Maybe you’ll be as lucky as the young dude pictured.
Good luck as you beat the heat by fishing early, late, and after dark. Enjoy the wet wading and the long hours of dawn and dusk. Keep the fish in the water until you get your camera focused, then hold them up for only a second or two for your trophy shot. Better yet, leave them in your net in the water, with their gills soaked, and take your summer shots that way. Then they’ll be around to battle you again on that next trip to your honey hole.
Good luck. Here are some more reports to take your mind off the heat and on to your planning for a July fishing trip. Just remember to match the hatches of this hot weather season.

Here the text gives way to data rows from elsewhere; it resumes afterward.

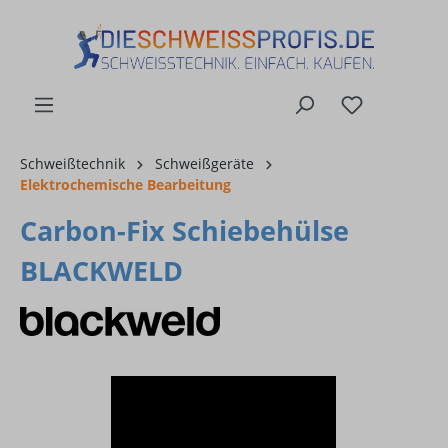
alt springen
Schweißtechnik
Schweißgeräte
Elektrochemische Bearbeitung
Carbon-Fix Schiebehülse
BLACKWELD
Bildergalerie überspringen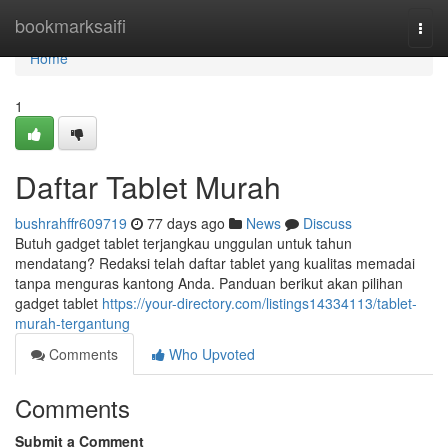
Home
bookmarksaifi
Togg
navi
Home
1
Daftar Tablet Murah
bushrahffr609719
77 days ago
News
Discuss
Butuh gadget tablet terjangkau unggulan untuk tahun
mendatang? Redaksi telah daftar tablet yang kualitas memadai
tanpa menguras kantong Anda. Panduan berikut akan pilihan
gadget tablet
https://your-directory.com/listings14334113/tablet-
murah-tergantung
Comments
Who Upvoted
Comments
Submit a Comment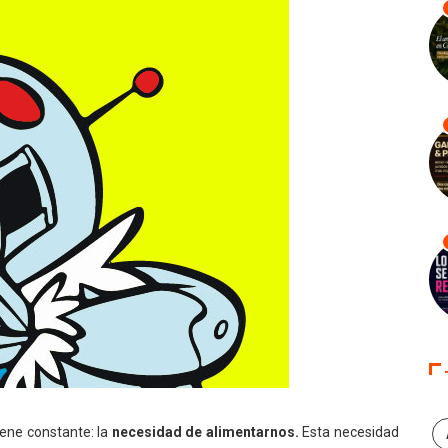
iene constante: la
necesidad de alimentarnos.
Esta necesidad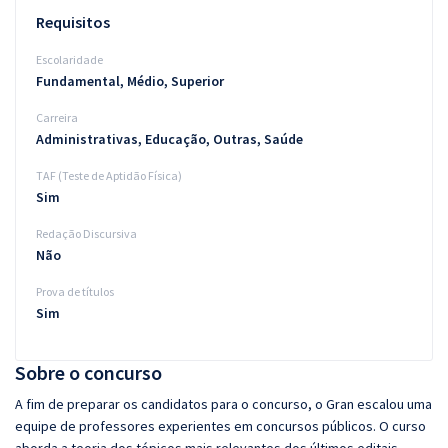
Requisitos
Escolaridade
Fundamental, Médio, Superior
Carreira
Administrativas, Educação, Outras, Saúde
TAF (Teste de Aptidão Física)
Sim
Redação Discursiva
Não
Prova de títulos
Sim
Sobre o concurso
A fim de preparar os candidatos para o concurso, o Gran escalou uma
equipe de professores experientes em concursos públicos. O curso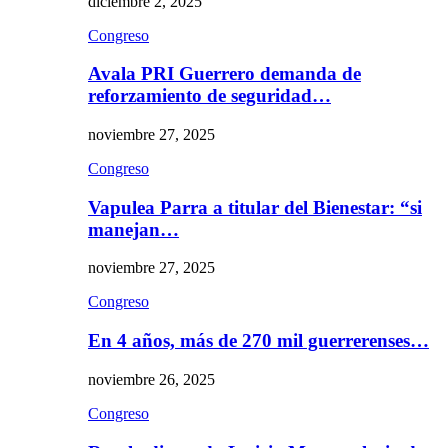
diciembre 2, 2025
Congreso
Avala PRI Guerrero demanda de
reforzamiento de seguridad…
noviembre 27, 2025
Congreso
Vapulea Parra a titular del Bienestar: “si
manejan…
noviembre 27, 2025
Congreso
En 4 años, más de 270 mil guerrerenses…
noviembre 26, 2025
Congreso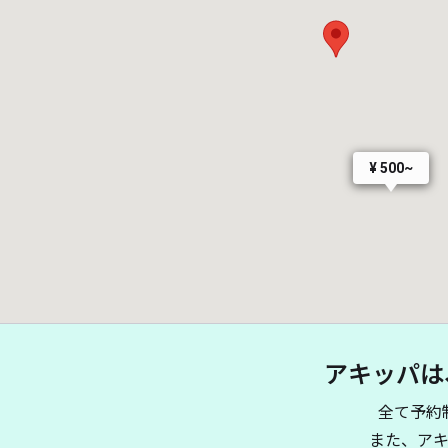
¥ 500~
アキッパは
全て予約
また、ア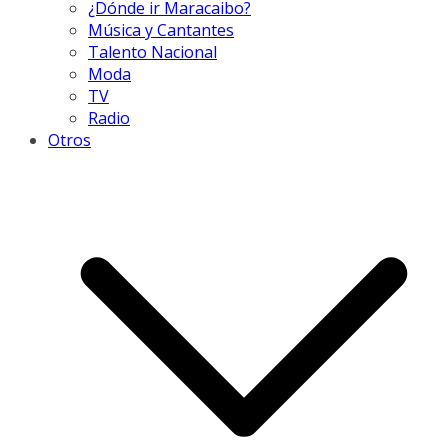
¿Dónde ir Maracaibo?
Música y Cantantes
Talento Nacional
Moda
TV
Radio
Otros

Fishing at Don Carter State Park
Park manager Will Wagner is excited to announce two new developments. His park recently enrolled in the loaner pole program. He now has a handful of spincast outfits that are available for free loan, on a first-come, first-served basis to visiting families.
Second, he’s completed a kayak rental venue. Will said, “We have eight kayaks for rent on a first-come, first-served basis. There are 6 tandem, sit-on-tops (great for fishing) and 2 solo boats for the more experience paddler. All are rented out of the park office from 8AM-4PM. Boats can be rented for a half day (4 hours from time of rental) for $25 or full day (due back by 8PM) for $35. We provide all the paddles and PFDs.”

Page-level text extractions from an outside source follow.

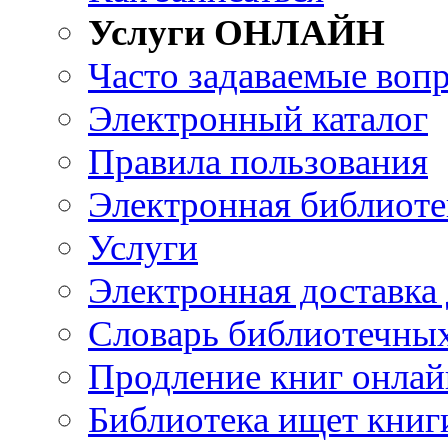
Услуги ОНЛАЙН
Часто задаваемые воп
Электронный каталог
Правила пользования
Электронная библиоте
Услуги
Электронная доставка
Словарь библиотечны
Продление книг онлай
Библиотека ищет книг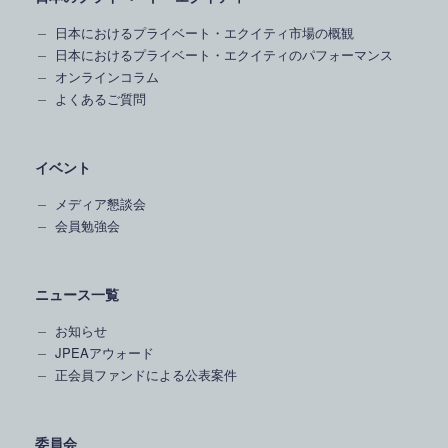
日本におけるプライベート・エクイティ市場の概観
日本におけるプライベート・エクイティのパフォーマンス
オンラインコラム
よくあるご質問
イベント
メディア懇談会
会員勉強会
ニュース一覧
お知らせ
JPEAアウォード
正会員ファンドによる公表案件
委員会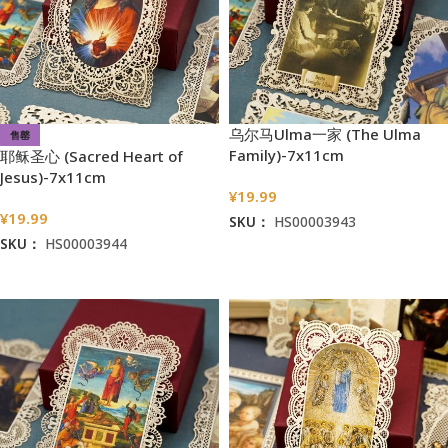
乌尔马Ulma一家 (The Ulma
售罄
Family)-7x11cm
耶稣圣心 (Sacred Heart of
Jesus)-7x11cm
¥
19.99
¥
19.99
SKU：
HS00003943
SKU：
HS00003944
加入购物车
阅读更多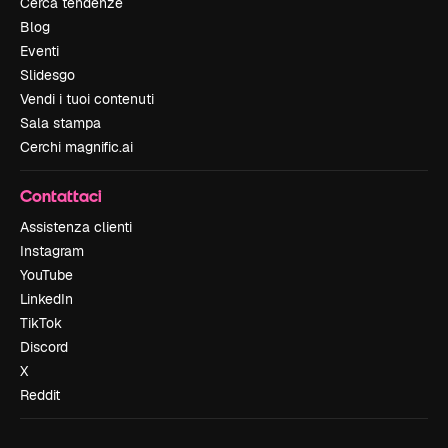
Cerca tendenze
Blog
Eventi
Slidesgo
Vendi i tuoi contenuti
Sala stampa
Cerchi magnific.ai
Contattaci
Assistenza clienti
Instagram
YouTube
LinkedIn
TikTok
Discord
X
Reddit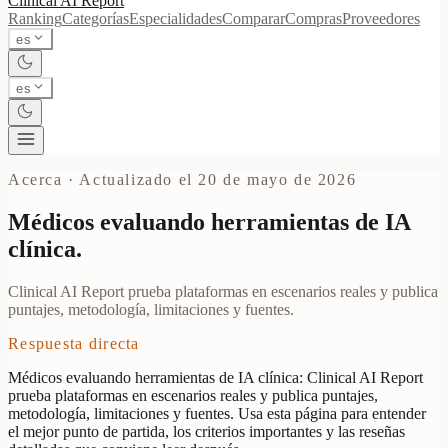
Clinical AI
Report
Ranking
Categorías
Especialidades
Comparar
Compras
Proveedores
es
es
Acerca
·
Actualizado el 20 de mayo de 2026
Médicos evaluando herramientas de IA
clínica.
Clinical AI Report prueba plataformas en escenarios reales y publica
puntajes, metodología, limitaciones y fuentes.
Respuesta directa
Médicos evaluando herramientas de IA clínica: Clinical AI Report
prueba plataformas en escenarios reales y publica puntajes,
metodología, limitaciones y fuentes. Usa esta página para entender
el mejor punto de partida, los criterios importantes y las reseñas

If you plan to be in the upper Lake Lanier area soon, where boat traffic is minimal and the kayak cover is serene, give Don Carter State Park a try! http://gastateparks.org/DonCarter
Detailed reservoir reports – Thanks Ken!
River Bass – The Guru, Nita, and Jake have been having a blast on the Hooch above Lanier. Yakking and wading, when the river has cleared of storm water, has produced real good numbers of spots, shoal bass, and bream, with an occasional small striper thrown in. Spinning rods and small plastic worms have produced the numbers, while poppers and stealth bombers at dark created the “dry fly” action. Landon has also found a few stripers up another north Georgia river, where they’re sitting in some coolwater refuge habitat. Striper action is hit-or-miss trophy hunting, and not a numbers game.
Small lakes – The Guru and Dredger have chilled after work on Unicoi Lake. A nice yak ride and some small poppers against the bank have produced a mixed bag of bream and small bass from suppertime til sunset.

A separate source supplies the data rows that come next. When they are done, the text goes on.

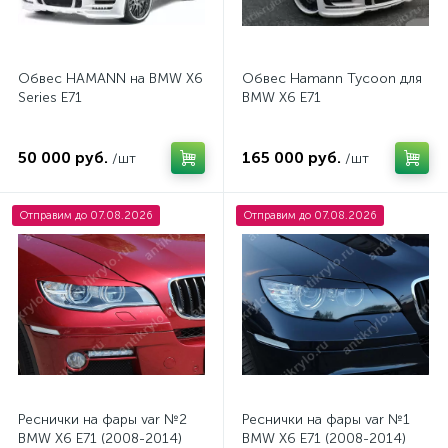
Обвес HAMANN на BMW X6
Обвес Hamann Tycoon для
Series E71
BMW X6 E71
50 000 руб.
165 000 руб.
/шт
/шт
Отправим до 07.08.2026
Отправим до 07.08.2026
Реснички на фары var №2
Реснички на фары var №1
BMW X6 E71 (2008-2014)
BMW X6 E71 (2008-2014)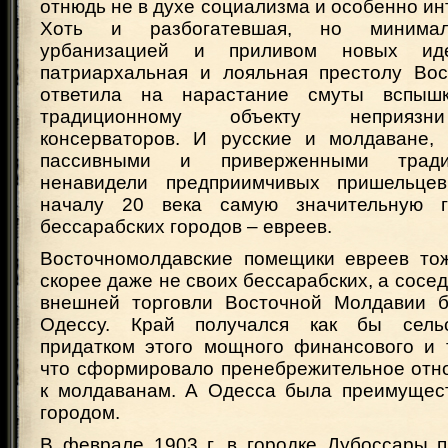
отнюдь не в духе социализма и особенно и
Хоть и разбогатевшая, но минимал
урбанизацией и приливом новых иде
патриархальная и лояльная престолу Во
ответила на нарастание смуты вспыш
традиционному объекту неприязн
консерваторов. И русские и молдаване,
пассивными и приверженными тради
ненавидели предприимчивых пришельцев
началу 20 века самую значительную г
бессарабских городов – евреев.
Восточномолдавские помещики евреев то
скорее даже не своих бессарабских, а сосед
внешней торговли Восточной Молдавии б
Одессу. Край получался как бы сельс
придатком этого мощного финансового и т
что сформировало пренебрежительное отн
к молдаванам. А Одесса была преимущес
городом.
В феврале 1903 г. в городке Дубоссары 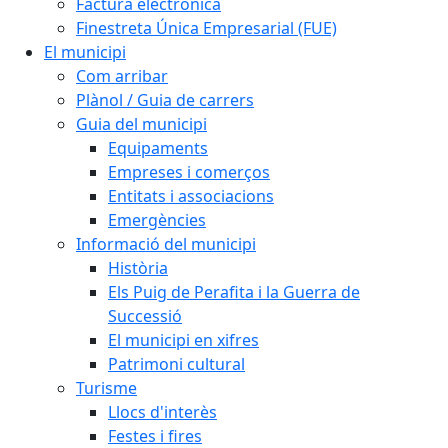
Factura electrònica
Finestreta Única Empresarial (FUE)
El municipi
Com arribar
Plànol / Guia de carrers
Guia del municipi
Equipaments
Empreses i comerços
Entitats i associacions
Emergències
Informació del municipi
Història
Els Puig de Perafita i la Guerra de
Successió
El municipi en xifres
Patrimoni cultural
Turisme
Llocs d'interès
Festes i fires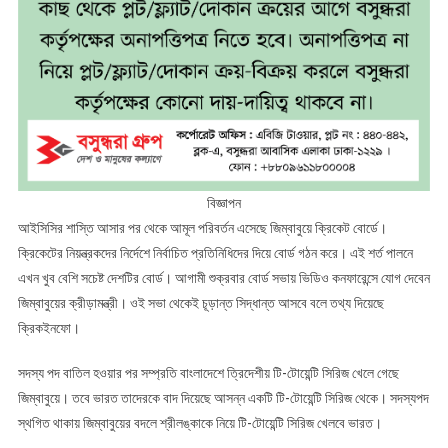
বিজ্ঞাপন
আইসিসির শাস্তি আসার পর থেকে আমূল পরিবর্তন এসেছে জিম্বাবুয়ে ক্রিকেট বোর্ডে।
ক্রিকেটের নিয়ন্ত্রকদের নির্দেশে নির্বাচিত প্রতিনিধিদের দিয়ে বোর্ড গঠন করে। এই শর্ত পালনে
এখন খুব বেশি সচেষ্ট দেশটির বোর্ড। আগামী শুক্রবার বোর্ড সভায় ভিডিও কনফারেন্সে যোগ দেবেন
জিম্বাবুয়ের ক্রীড়ামন্ত্রী। ওই সভা থেকেই চূড়ান্ত সিদ্ধান্ত আসবে বলে তথ্য দিয়েছে
ক্রিকইনফো।
সদস্য পদ বাতিল হওয়ার পর সম্প্রতি বাংলাদেশে ত্রিদেশীয় টি-টোয়েন্টি সিরিজ খেলে গেছে
জিম্বাবুয়ে। তবে ভারত তাদেরকে বাদ দিয়েছে আসন্ন একটি টি-টোয়েন্টি সিরিজ থেকে। সদস্যপদ
স্থগিত থাকায় জিম্বাবুয়ের বদলে শ্রীলঙ্কাকে নিয়ে টি-টোয়েন্টি সিরিজ খেলবে ভারত।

Trout- stocker best bets – Best bets this week include the Hooch Tailwater and the higher elevation mountain streams where the water is colder, especially before the sun gets high in the sky. Try: Dicks, Holly, Hooch on WMA, Rock, Cooper, Wildcat, Tallulah, Hartwell Tailwater, and the Blue Ridge Tailwater if/when the TVA generation schedule allows (see above; be careful). Hit them at daylight.
Trout – Bluelining
Tip – Landon said he had a great day on Stream X with a #16 soft hackle pheasant tail dropped way off the back of a yellow stimulator, which is better known as the “summer stealth strike indicator” to most Rabunites.
Summer’s here, so go enjoy it on Georgia’s lakes and streams. The fishing is good all day, but the catching might be a bit better early, late, and even after sunset. Have some fun with your kids now and maybe they’ll end up rowing the boat for YOU in the future!